Wearing all-blue attire – blue jeans, blue vest, an indigo blue-and-white patterned shirt and a blue apron – Josef Koó opened the doors to his workshop, Original Blaudruck Koó, in Austria’s easternmost Burgenland state, a sparsely populated region known for its vast sky and lake landscapes along the Hungarian border.
A third-generation craftsman, Koó and his wife, Miriam, run one of Austria’s two remaining indigo blueprinting workshops. Once commonplace, this rare, centuries-old practice nearly disappeared, but is now experiencing a resurgence.
Called Blaudruck (“blueprint” or “blue-dyeing”) in Austria and Germany (and Kékfestés, Modrotlač and Modrotisk in Hungary, Slovakia and the Czech Republic, respectively, where it is also practiced), the name refers to the process of printing a dye-resist paste called Papp onto a cloth before dyeing over it with indigo. “Indigo is the most common and most powerful natural dye, used all over the world for thousands of years,” said Lisa Niedermayr, an Austrian textile artist who curated Unesco’s Walking The Indigo Walk exhibit in Paris in 2019.

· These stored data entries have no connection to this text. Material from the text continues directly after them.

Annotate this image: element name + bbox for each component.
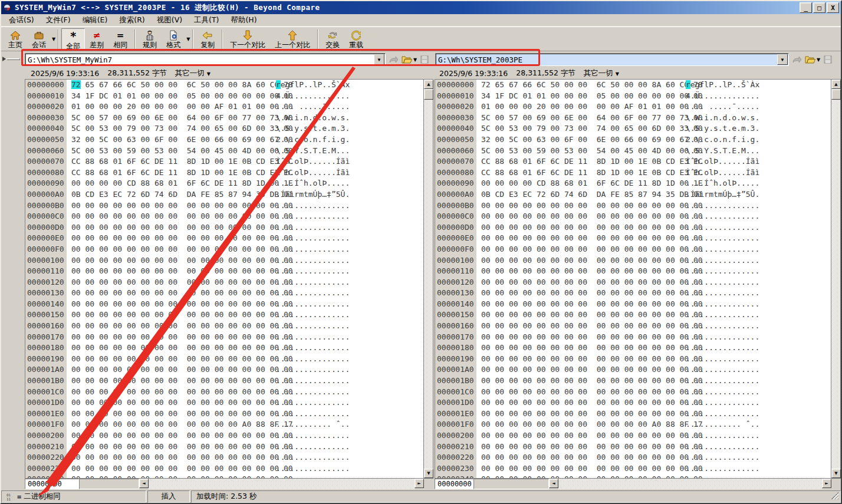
next-difference-button[interactable]: 下一个对比 xyxy=(225,28,270,50)
hex-row[interactable]: 0000023000 00 00 00 00 00 00 00 00 00 00… xyxy=(435,463,831,475)
hex-row[interactable]: 0000019000 00 00 00 00 00 00 00 00 00 00… xyxy=(435,354,831,365)
left-horizontal-scrollbar[interactable] xyxy=(149,479,415,489)
hex-row[interactable]: 000001B000 00 00 00 00 00 00 00 00 00 00… xyxy=(25,375,423,387)
hex-row[interactable]: 000000C000 00 00 00 00 00 00 00 00 00 00… xyxy=(25,211,423,222)
right-scroll-up-icon[interactable]: ▲ xyxy=(831,80,841,89)
hex-row[interactable]: 000000605C 00 53 00 59 00 53 00 54 00 45… xyxy=(25,146,423,157)
show-same-button[interactable]: = 相同 xyxy=(108,28,132,50)
resize-grip[interactable] xyxy=(831,492,838,499)
hex-row[interactable]: 0000013000 00 00 00 00 00 00 00 00 00 00… xyxy=(25,288,423,299)
hex-row[interactable]: 00000080CC 88 68 01 6F 6C DE 11 8D 1D 00… xyxy=(435,167,831,179)
menu-edit[interactable]: 编辑(E) xyxy=(77,14,113,27)
hex-row[interactable]: 000000405C 00 53 00 79 00 73 00 74 00 65… xyxy=(435,123,831,134)
left-hex-content[interactable]: 0000000072 65 67 66 6C 50 00 00 6C 50 00… xyxy=(25,80,423,478)
hex-row[interactable]: 000000605C 00 53 00 59 00 53 00 54 00 45… xyxy=(435,146,831,157)
home-button[interactable]: 主页 xyxy=(4,28,27,50)
hex-row[interactable]: 000001B000 00 00 00 00 00 00 00 00 00 00… xyxy=(435,375,831,387)
hex-row[interactable]: 000001D000 00 00 00 00 00 00 00 00 00 00… xyxy=(435,397,831,409)
hex-row[interactable]: 000001E000 00 00 00 00 00 00 00 00 00 00… xyxy=(25,409,423,420)
hex-row[interactable]: 000000A00B CD E3 EC 72 6D 74 6D DA FE 85… xyxy=(435,189,831,200)
menu-tools[interactable]: 工具(T) xyxy=(189,14,224,27)
show-all-button[interactable]: * 全部 xyxy=(61,28,85,50)
splitter-handle[interactable] xyxy=(2,56,20,62)
hex-row[interactable]: 0000017000 00 00 00 00 00 00 00 00 00 00… xyxy=(25,332,423,343)
hex-row[interactable]: 00000070CC 88 68 01 6F 6C DE 11 8D 1D 00… xyxy=(25,156,423,167)
hex-row[interactable]: 0000000072 65 67 66 6C 50 00 00 6C 50 00… xyxy=(25,80,423,91)
hex-row[interactable]: 000000E000 00 00 00 00 00 00 00 00 00 00… xyxy=(435,233,831,244)
hex-row[interactable]: 0000020000 00 00 00 00 00 00 00 00 00 00… xyxy=(25,430,423,442)
swap-button[interactable]: 交换 xyxy=(321,28,344,50)
left-scroll-down-icon[interactable]: ▼ xyxy=(424,469,433,478)
left-open-folder-icon[interactable] xyxy=(401,54,413,65)
hex-row[interactable]: 0000022000 00 00 00 00 00 00 00 00 00 00… xyxy=(435,452,831,463)
hex-row[interactable]: 0000015000 00 00 00 00 00 00 00 00 00 00… xyxy=(25,309,423,321)
hex-row[interactable]: 0000011000 00 00 00 00 00 00 00 00 00 00… xyxy=(25,266,423,277)
hex-row[interactable]: 000000B000 00 00 00 00 00 00 00 00 00 00… xyxy=(25,200,423,212)
menu-view[interactable]: 视图(V) xyxy=(152,14,188,27)
right-open-dropdown-arrow[interactable]: ▼ xyxy=(817,57,820,62)
reload-button[interactable]: 重载 xyxy=(344,28,368,50)
previous-difference-button[interactable]: 上一个对比 xyxy=(270,28,315,50)
hex-row[interactable]: 000001C000 00 00 00 00 00 00 00 00 00 00… xyxy=(25,387,423,398)
hex-row[interactable]: 0000022000 00 00 00 00 00 00 00 00 00 00… xyxy=(25,452,423,463)
hex-row[interactable]: 000001E000 00 00 00 00 00 00 00 00 00 00… xyxy=(435,409,831,420)
left-browse-parent-icon[interactable] xyxy=(387,54,399,65)
hex-row[interactable]: 000001A000 00 00 00 00 00 00 00 00 00 00… xyxy=(25,364,423,375)
left-scroll-up-icon[interactable]: ▲ xyxy=(424,80,433,89)
hex-row[interactable]: 000000F000 00 00 00 00 00 00 00 00 00 00… xyxy=(435,244,831,255)
hex-row[interactable]: 000001A000 00 00 00 00 00 00 00 00 00 00… xyxy=(435,364,831,375)
right-save-icon[interactable] xyxy=(822,54,834,65)
hex-row[interactable]: 0000017000 00 00 00 00 00 00 00 00 00 00… xyxy=(435,332,831,343)
show-differences-button[interactable]: ≠ 差别 xyxy=(85,28,108,50)
left-path-dropdown-arrow[interactable]: ▼ xyxy=(374,54,384,65)
hex-row[interactable]: 0000021000 00 00 00 00 00 00 00 00 00 00… xyxy=(25,442,423,453)
hex-row[interactable]: 000000305C 00 57 00 69 00 6E 00 64 00 6F… xyxy=(25,113,423,124)
hex-row[interactable]: 000000405C 00 53 00 79 00 73 00 74 00 65… xyxy=(25,123,423,134)
left-open-dropdown-arrow[interactable]: ▼ xyxy=(413,57,417,62)
maximize-button[interactable]: □ xyxy=(813,2,825,13)
format-dropdown-arrow[interactable]: ▼ xyxy=(186,37,190,42)
hex-row[interactable]: 000001C000 00 00 00 00 00 00 00 00 00 00… xyxy=(435,387,831,398)
hex-row[interactable]: 0000002001 00 00 00 20 00 00 00 00 00 AF… xyxy=(435,101,831,113)
right-filter-dropdown[interactable]: 其它一切 ▼ xyxy=(584,68,619,78)
hex-row[interactable]: 0000012000 00 00 00 00 00 00 00 00 00 00… xyxy=(25,277,423,288)
session-button-group[interactable]: 会话 ▼ xyxy=(27,28,55,50)
hex-row[interactable]: 000001D000 00 00 00 00 00 00 00 00 00 00… xyxy=(25,397,423,409)
left-hscroll-left-icon[interactable]: ◄ xyxy=(139,479,149,488)
hex-row[interactable]: 0000014000 00 00 00 00 00 00 00 00 00 00… xyxy=(25,299,423,310)
hex-row[interactable]: 0000010000 00 00 00 00 00 00 00 00 00 00… xyxy=(25,255,423,266)
hex-row[interactable]: 0000024000 00 00 00 00 00 00 00 00 00 00… xyxy=(435,474,831,478)
right-path-dropdown-arrow[interactable]: ▼ xyxy=(777,54,788,65)
hex-row[interactable]: 0000011000 00 00 00 00 00 00 00 00 00 00… xyxy=(435,266,831,277)
hex-row[interactable]: 0000005032 00 5C 00 63 00 6F 00 6E 00 66… xyxy=(435,134,831,146)
left-vertical-scrollbar[interactable]: ▲ ▼ xyxy=(423,80,433,478)
right-vscroll-thumb[interactable] xyxy=(831,89,841,100)
session-dropdown-arrow[interactable]: ▼ xyxy=(52,37,55,42)
hex-row[interactable]: 000000C000 00 00 00 00 00 00 00 00 00 00… xyxy=(435,211,831,222)
left-save-icon[interactable] xyxy=(419,54,430,65)
left-filter-dropdown[interactable]: 其它一切 ▼ xyxy=(175,68,210,78)
hex-row[interactable]: 0000020000 00 00 00 00 00 00 00 00 00 00… xyxy=(435,430,831,442)
hex-row[interactable]: 0000024000 00 00 00 00 00 00 00 00 00 00… xyxy=(25,474,423,478)
hex-row[interactable]: 0000016000 00 00 00 00 00 00 00 00 00 00… xyxy=(25,321,423,332)
right-hex-content[interactable]: 0000000072 65 67 66 6C 50 00 00 6C 50 00… xyxy=(435,80,831,478)
hex-row[interactable]: 0000019000 00 00 00 00 00 00 00 00 00 00… xyxy=(25,354,423,365)
right-hscroll-right-icon[interactable]: ► xyxy=(822,479,831,488)
format-button-group[interactable]: 格式 ▼ xyxy=(162,28,190,50)
hex-row[interactable]: 00000070CC 88 68 01 6F 6C DE 11 8D 1D 00… xyxy=(435,156,831,167)
left-path-combobox[interactable]: G:\Wh\SYSTEM_MyWin7 ▼ xyxy=(25,53,386,66)
menu-help[interactable]: 帮助(H) xyxy=(225,14,262,27)
hex-row[interactable]: 0000000072 65 67 66 6C 50 00 00 6C 50 00… xyxy=(435,80,831,91)
hex-row[interactable]: 0000018000 00 00 00 00 00 00 00 00 00 00… xyxy=(435,342,831,354)
hex-row[interactable]: 0000018000 00 00 00 00 00 00 00 00 00 00… xyxy=(25,342,423,354)
hex-row[interactable]: 0000015000 00 00 00 00 00 00 00 00 00 00… xyxy=(435,309,831,321)
menu-search[interactable]: 搜索(R) xyxy=(114,14,150,27)
hex-row[interactable]: 000001F000 00 00 00 00 00 00 00 00 00 00… xyxy=(25,419,423,430)
hex-row[interactable]: 000000F000 00 00 00 00 00 00 00 00 00 00… xyxy=(25,244,423,255)
right-horizontal-scrollbar[interactable] xyxy=(558,479,822,489)
rules-button[interactable]: 规则 xyxy=(138,28,162,50)
right-open-folder-icon[interactable] xyxy=(804,54,816,65)
hex-row[interactable]: 0000016000 00 00 00 00 00 00 00 00 00 00… xyxy=(435,321,831,332)
hex-row[interactable]: 0000005032 00 5C 00 63 00 6F 00 6E 00 66… xyxy=(25,134,423,146)
hex-row[interactable]: 0000010000 00 00 00 00 00 00 00 00 00 00… xyxy=(435,255,831,266)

Josef and Miriam Koó run one of only two remaining indigo blueprinting workshops in Austria (Credit: Yulia Denisyuk)
People have been dyeing textiles with indigo for at least 6,000 years. In Germany and Austria, indigo dyeing developed into a distinct tradition that has shaped its language, dress and culture.
The European practice of dyeing textiles with blue goes back to the Bronze Age when woad, a locally grown plant, was used to dye clothes in present-day Austria. Traditionally, blue was a worker’s colour. But as Austrian artist and researcher Moira Zoitl explains in her book, According To Blueprint, Blaudruck took off in the 17th Century, when the Dutch East India Company started importing indigo powder from India. Indigo dyeing was done in cold water, which kept the dye-resist paste intact. As a result, it produced a deeper, more durable colour than woad.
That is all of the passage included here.